Task prompt:
Repeat exactly the line that includes "Raygan Lofton, MD" and all lines after it, ending with the last line of the listing below.
*** Source material Section Begins ***
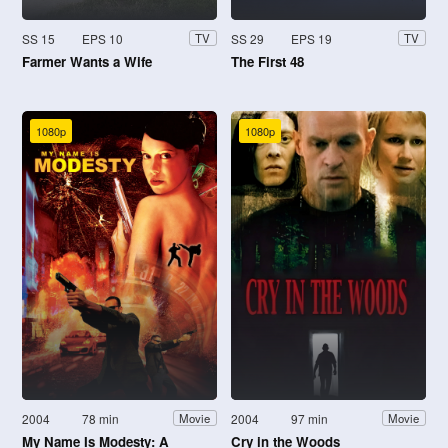
SS 15
EPS 10
SS 29
EPS 19
TV
TV
Farmer Wants a Wife
The First 48
1080p
1080p
2004
78 min
2004
97 min
Movie
Movie
My Name Is Modesty: A
Cry in the Woods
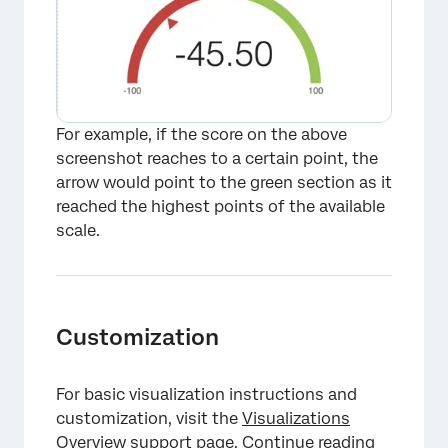
For example, if the score on the above
screenshot reaches to a certain point, the
arrow would point to the green section as it
reached the highest points of the available
scale.
Customization
For basic visualization instructions and
customization, visit the
Visualizations
Overview
support page. Continue reading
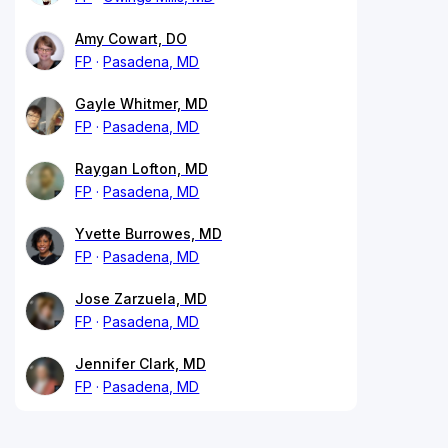
Amy Cowart, DO
FP
Pasadena, MD
Gayle Whitmer, MD
FP
Pasadena, MD
Raygan Lofton, MD
FP
Pasadena, MD
Yvette Burrowes, MD
FP
Pasadena, MD
Jose Zarzuela, MD
FP
Pasadena, MD
Jennifer Clark, MD
FP
Pasadena, MD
*** Source material Section Ends ***
Reply:
Raygan Lofton, MD
FP
Pasadena, MD
Yvette Burrowes, MD
FP
Pasadena, MD
Jose Zarzuela, MD
FP
Pasadena, MD
Jennifer Clark, MD
FP
Pasadena, MD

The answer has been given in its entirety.